Predictably, U.S. Citizenship and Immigration Services (USCIS) reached the H-1B cap for fiscal year 2015 in the first week of April. For those who need new work visas, but were shut out, there may be a “Plan B” under other visa categories.
Background
The H-1B program, which allows employers to seek to hire nonimmigrant aliens as workers in specialty occupations, provides 65,000 visas for the general category and 20,000 under the advanced degree exemption.
For the second year in a row, USCIS reached the H-1B cap during the first five days of filing. This recalls the situation that existed in 2007 and 2008, before the recession, when caps also were met quickly. It appears that the demand for H-1B workers fluctuates with the economy.
On April 7, 2014, USCIS announced that it had received enough H-1B petitions to reach the statutory cap for fiscal year 2015, beginning on October 1, 2014. On April 10, 2014, USCIS announced that it had received 172,500 petitions. A random computer selection process determined which of the received petitions will be processed for the caps of 65,000 visas for the general category and 20,000 under the advanced degree exemption. Petitions not selected have been rejected and are being returned to employers, with the filing fee checks uncashed.
Reform
The uncertainty of relying on a lottery system to obtain needed employees has been a challenge for many U.S. employers. Congress has been trying to address the problem.

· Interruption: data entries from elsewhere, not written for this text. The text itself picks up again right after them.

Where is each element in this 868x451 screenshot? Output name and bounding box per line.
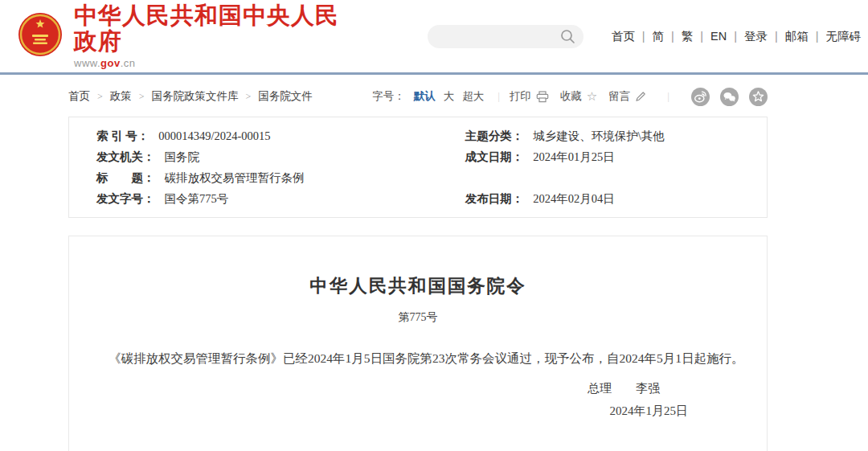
breadcrumb-separator: > xyxy=(97,91,103,103)
wechat-share-icon[interactable] xyxy=(720,88,739,106)
meta-row-issuing-agency: 发文机关：国务院 xyxy=(96,146,465,167)
breadcrumb-home[interactable]: 首页 xyxy=(68,89,90,104)
nav-accessibility[interactable]: 无障碍 xyxy=(819,29,868,44)
breadcrumb-policy[interactable]: 政策 xyxy=(110,89,132,104)
header-divider xyxy=(0,72,868,75)
signature-premier: 总理 李强 xyxy=(69,381,767,396)
breadcrumb-separator: > xyxy=(246,91,252,103)
metadata-left-column: 索 引 号：000014349/2024-00015 发文机关：国务院 标 题：… xyxy=(96,125,465,209)
document-content-box: 中华人民共和国国务院令 第775号 《碳排放权交易管理暂行条例》已经2024年1… xyxy=(68,236,768,451)
breadcrumb-separator: > xyxy=(139,91,145,103)
site-logo-link[interactable]: 中华人民共和国中央人民政府 www.gov.cn xyxy=(18,3,359,70)
decree-paragraph: 《碳排放权交易管理暂行条例》已经2024年1月5日国务院第23次常务会议通过，现… xyxy=(84,347,752,370)
print-button[interactable]: 打印 xyxy=(510,89,549,104)
top-nav: 首页 | 简 | 繁 | EN | 登录 | 邮箱 | 无障碍 xyxy=(604,29,868,44)
font-size-label: 字号： xyxy=(372,89,405,104)
decree-number: 第775号 xyxy=(69,310,767,325)
breadcrumb-state-council-docs[interactable]: 国务院文件 xyxy=(258,89,313,104)
breadcrumb-policy-library[interactable]: 国务院政策文件库 xyxy=(152,89,239,104)
nav-home[interactable]: 首页 xyxy=(604,29,642,44)
nav-traditional[interactable]: 繁 xyxy=(674,29,701,44)
meta-row-title: 标 题：碳排放权交易管理暂行条例 xyxy=(96,167,465,188)
site-header: 中华人民共和国中央人民政府 www.gov.cn 首页 | 简 | 繁 | EN… xyxy=(0,0,868,72)
meta-row-document-number: 发文字号：国令第775号 xyxy=(96,188,465,209)
tools-divider: | xyxy=(497,90,500,103)
weibo-share-icon[interactable] xyxy=(691,88,710,106)
search-icon[interactable] xyxy=(560,29,575,47)
page-tools: 字号： 默认 大 超大 | 打印 收藏 ☆ 留言 xyxy=(372,88,768,106)
printer-icon xyxy=(536,91,549,103)
font-size-default[interactable]: 默认 xyxy=(414,89,436,104)
brand-text: 中华人民共和国中央人民政府 www.gov.cn xyxy=(74,3,359,70)
toolbar-row: 首页 > 政策 > 国务院政策文件库 > 国务院文件 字号： 默认 大 超大 |… xyxy=(68,86,768,107)
nav-english[interactable]: EN xyxy=(703,30,734,43)
breadcrumb: 首页 > 政策 > 国务院政策文件库 > 国务院文件 xyxy=(68,89,313,104)
nav-login[interactable]: 登录 xyxy=(737,29,775,44)
search-box[interactable] xyxy=(428,25,583,48)
qzone-share-icon[interactable] xyxy=(749,88,768,106)
tools-divider: | xyxy=(667,90,669,103)
meta-row-empty xyxy=(465,167,767,188)
meta-row-written-date: 成文日期：2024年01月25日 xyxy=(465,146,767,167)
nav-mailbox[interactable]: 邮箱 xyxy=(778,29,816,44)
site-url: www.gov.cn xyxy=(74,57,359,69)
font-size-xlarge[interactable]: 超大 xyxy=(462,89,484,104)
decree-title: 中华人民共和国国务院令 xyxy=(69,273,767,298)
pencil-icon xyxy=(635,91,646,102)
meta-row-subject-category: 主题分类：城乡建设、环境保护\其他 xyxy=(465,125,767,146)
comment-button[interactable]: 留言 xyxy=(608,89,646,104)
national-emblem-icon xyxy=(18,12,63,60)
site-title: 中华人民共和国中央人民政府 xyxy=(74,3,359,55)
favorite-button[interactable]: 收藏 ☆ xyxy=(560,89,597,104)
nav-simplified[interactable]: 简 xyxy=(645,29,671,44)
meta-row-index-number: 索 引 号：000014349/2024-00015 xyxy=(96,125,465,146)
font-size-large[interactable]: 大 xyxy=(444,89,455,104)
share-buttons xyxy=(681,88,768,106)
document-metadata-box: 索 引 号：000014349/2024-00015 发文机关：国务院 标 题：… xyxy=(68,117,768,218)
favorite-star-icon: ☆ xyxy=(587,89,597,104)
metadata-right-column: 主题分类：城乡建设、环境保护\其他 成文日期：2024年01月25日 发布日期：… xyxy=(465,125,767,209)
signature-date: 2024年1月25日 xyxy=(69,404,767,419)
meta-row-publish-date: 发布日期：2024年02月04日 xyxy=(465,188,767,209)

The Senate’s comprehensive reform bill includes provisions that would increase the number of H-1B visas to between 115,000 to 180,000 per year. The exact number would depend on economic factors. While other provisions of the bill, as currently written, would raise the cost of many of those H-1B’s by artificially inflating the required wage for H-1B workers, the prospect of a cap that is more in line with America’s hiring needs is welcomed. The House has not yet passed any bill expanding the availability of H-1B visas. Compete America, a tech industry lobby group, has encouraged the House to pass the Skills Act, a standaloneH-1B bill. The current signals out of Washington do not indicate strong support for either comprehensive reform or a piecemeal solution, and observers fret that significant improvements to the immigration system may not materialize this year.
Plan B
All is not lost, however, for prospective hires of foreign national professionals. Employers and employees meeting certain requirements may qualify for an alternative work visa. Alternative visa options for employees locked out by the H-1B cap include the following:
- For Canadian and Mexican professionals, the TN (“Treaty-NAFTA”) visa available under the North American Free Trade Agreement.
- For nationals of Australia, the E-3 visa.

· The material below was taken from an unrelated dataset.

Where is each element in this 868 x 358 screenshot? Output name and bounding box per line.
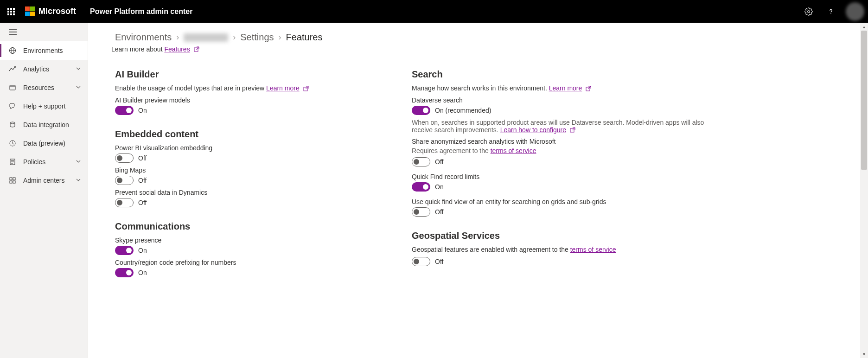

- For nationals of Chile or Singapore, the H-1B1 visa.
- For intracompany transferees, the L-1 visa. An organization with foreign operations can transfer employees to its U.S.-affiliated company in a similar position under certain circumstances.
- For individuals with a U.S. degree in a science, technology, engineering or math (STEM) field and employers enrolled in E-Verify, the 17-month optional practical training (OPT) extension.
- For individuals who may qualify under the extraordinary ability criteria, the O-1 visa.
- For essential employees if the company and foreign national share the same nationality, the E-1 (Treaty Trader) or E-2 (Treaty Investor) visa.
- For individuals in F-1 status, continue with F-1 studies and look at internship opportunities under curricular practical training (CPT).• For individuals who may qualify under the EB-1 extraordinary ability, EB-1 outstanding researcher, or EB-2 national interest waiver (NIW) criteria, pursue concurrent I-140/485 green card process and work authorization issuance.
- For individuals whose employers have offices outside the United States, the individuals can be placed on the foreign payroll and work abroad until next year’s H-1B filing period or until another type of work visa becomes available.
- For individuals entering a structured training program, the H-3 visa.
- For individuals who can be classified as an Exchange Visitor, the J-1 visa.
Each of these visas has specific legal requirements that the employer and employee must meet to qualify. Every situation is different and your legal representative should be consulted to ensure you have an alternative plan should the H-1B petition filed on behalf of a foreign national employee be rejected.